One of the most important breakthroughs in recent years is a technique called PagedAttention. In older serving systems, the server would reserve a massive, contiguous block of memory for a user's KV cache the moment they started a conversation. The system had to guess the maximum possible length of the chat and reserve memory for that worst-case scenario. If the system reserved space for 8,000 tokens, but the user only asked a short question that took 100 tokens, the remaining 7,900 slots of memory sat completely empty and wasted. This problem, known as internal fragmentation, meant that up to 80% of a GPU's memory could be wasted on empty reservations.
PagedAttention, developed by researchers at UC Berkeley as part of the vLLM project, solves this by borrowing a concept from traditional computer operating systems. Instead of reserving a massive block upfront, it breaks the KV cache into small, fixed-size blocks (called pages). The system allocates these pages dynamically, one by one, only when the model actually generates new tokens and needs the space. This nearly eliminates wasted memory, dropping fragmentation from 80% down to under 4%, and allows servers to handle significantly more concurrent users on the same hardware (Kwon et al., 2023).

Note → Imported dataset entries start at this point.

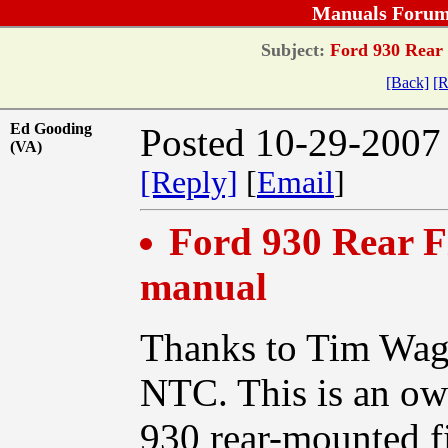
Manuals Forum
Subject:
Ford 930 Rear 
[Back]
[R
Ed Gooding
Posted 10-29-2007
(VA)
[Reply]
[
Email
]
Ford 930 Rear F
manual
Thanks to Tim Wagn
NTC. This is an own
930 rear-mounted f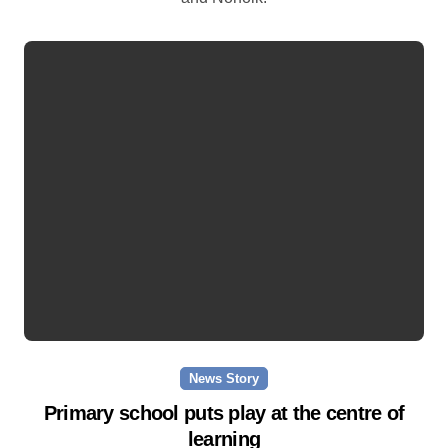
News Story
Primary school puts play at the centre of
learning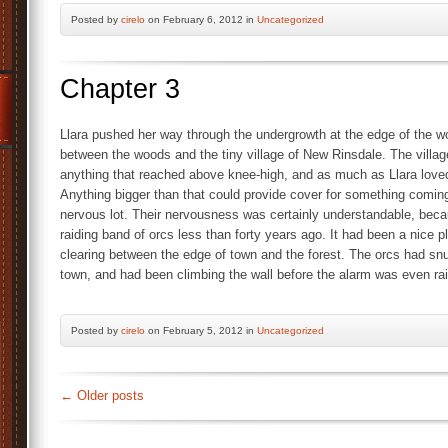
Posted by
cirelo
on February 6, 2012 in
Uncategorized
Chapter 3
Llara pushed her way through the undergrowth at the edge of the woo
between the woods and the tiny village of New Rinsdale. The village
anything that reached above knee-high, and as much as Llara loved
Anything bigger than that could provide cover for something coming 
nervous lot. Their nervousness was certainly understandable, bec
raiding band of orcs less than forty years ago. It had been a nice p
clearing between the edge of town and the forest. The orcs had snu
town, and had been climbing the wall before the alarm was even ra
Posted by
cirelo
on February 5, 2012 in
Uncategorized
←
Older posts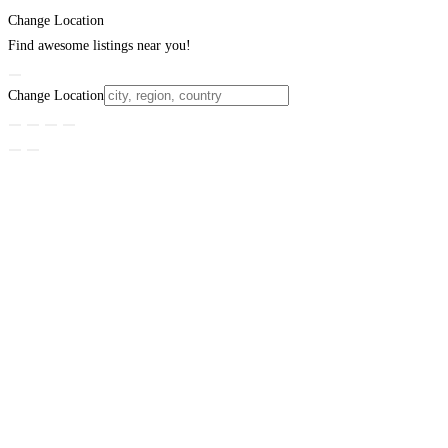
Change Location
Find awesome listings near you!
Change Location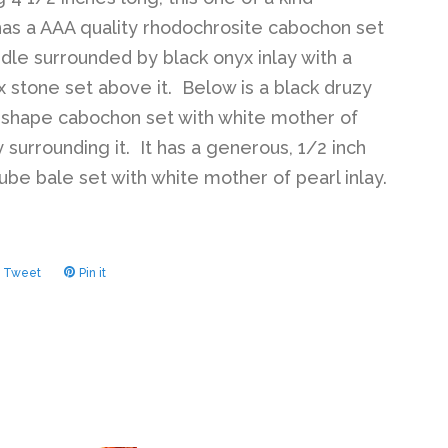
as a AAA quality rhodochrosite cabochon set
ddle surrounded by black onyx inlay with a
x stone set above it. Below is a black druzy
shape cabochon set with white mother of
y surrounding it. It has a generous, 1/2 inch
ube bale set with white mother of pearl inlay.
Tweet
Tweet
Pin it
Pin
on
on
ook
Twitter
Pinterest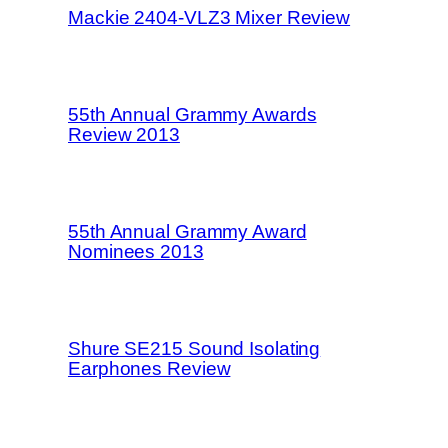
Mackie 2404-VLZ3 Mixer Review
55th Annual Grammy Awards
Review 2013
55th Annual Grammy Award
Nominees 2013
Shure SE215 Sound Isolating
Earphones Review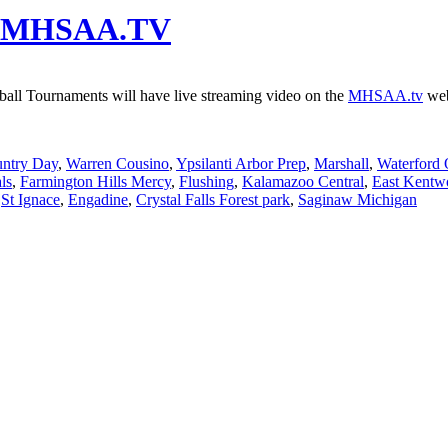
 On MHSAA.TV
tball Tournaments will have live streaming video on the
MHSAA.tv
web
untry Day
,
Warren Cousino
,
Ypsilanti Arbor Prep
,
Marshall
,
Waterford
ls
,
Farmington Hills Mercy
,
Flushing
,
Kalamazoo Central
,
East Kentw
,
St Ignace
,
Engadine
,
Crystal Falls Forest park
,
Saginaw Michigan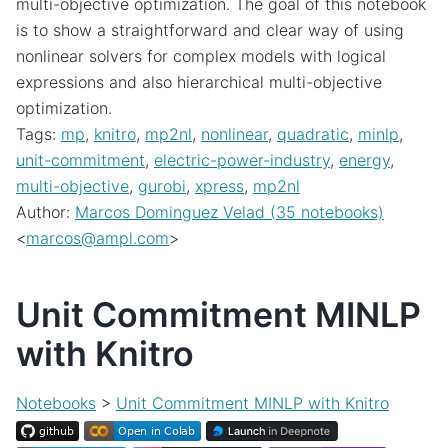
multi-objective optimization. The goal of this notebook
is to show a straightforward and clear way of using
nonlinear solvers for complex models with logical
expressions and also hierarchical multi-objective
optimization.
Tags:
mp
,
knitro
,
mp2nl
,
nonlinear
,
quadratic
,
minlp
,
unit-commitment
,
electric-power-industry
,
energy
,
multi-objective
,
gurobi
,
xpress
,
mp2nl
Author:
Marcos Dominguez Velad (35 notebooks)
<
marcos
@
ampl
.
com
>
Unit Commitment MINLP
with Knitro
Notebooks
>
Unit Commitment MINLP with Knitro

Another powerful approach is KV cache quantization. Just as developers compress the actual weights of the neural network to save space, they can compress the numbers stored in the KV cache itself. By default, these numbers are usually stored as 16-bit floating-point values. By mathematically compressing them down to 8-bit or even 4-bit integers, the physical size of the cache can be cut in half or more. While this does introduce a small amount of mathematical noise, modern quantization techniques are sophisticated enough that the hit to the model's overall accuracy is often negligible, making it a highly attractive tradeoff for the massive memory savings.
Finally, when the GPU memory is completely exhausted, systems can employ KV cache offloading. This involves moving older or less frequently accessed parts of the cache out of the expensive, highly constrained GPU memory and into the cheaper, much more abundant CPU memory (standard system RAM). When the model needs to look back at that older context to answer a question, the data is streamed back into the GPU over high-speed connections like NVIDIA's NVLink. While this data transfer is slower than keeping everything on the GPU natively, it prevents the system from crashing with an Out-Of-Memory error and allows for massive context windows that would otherwise be physically impossible to support.
The Future of AI Memory
The management of the KV cache is arguably the most critical engineering challenge in deploying AI today. As models get smarter and users demand the ability to upload entire books, massive codebases, and hours of video into their prompts, the battle to keep the memory footprint manageable will only intensify.
We are already seeing the next wave of innovations designed to tackle this problem. Researchers are experimenting with "sparse attention" mechanisms, where the model learns to selectively forget less important words in the cache, keeping only the most critical context. Others are exploring entirely new architectures, like state-space models (such as Mamba), which attempt to compress historical context into a fixed-size memory state rather than letting it grow linearly with every word.
Until those new architectures prove they can match the reasoning power of the transformer, the KV cache remains the unavoidable toll booth on the road to fast AI. Platforms like Sandgarden are increasingly focused on abstracting these complex infrastructure challenges, allowing developers to deploy models with advanced caching optimizations without having to manually manage GPU memory allocation or paging algorithms. Ultimately, the companies that figure out how to manage the KV cache most efficiently will be the ones that can offer the fastest, smartest, and most affordable AI tools to the world.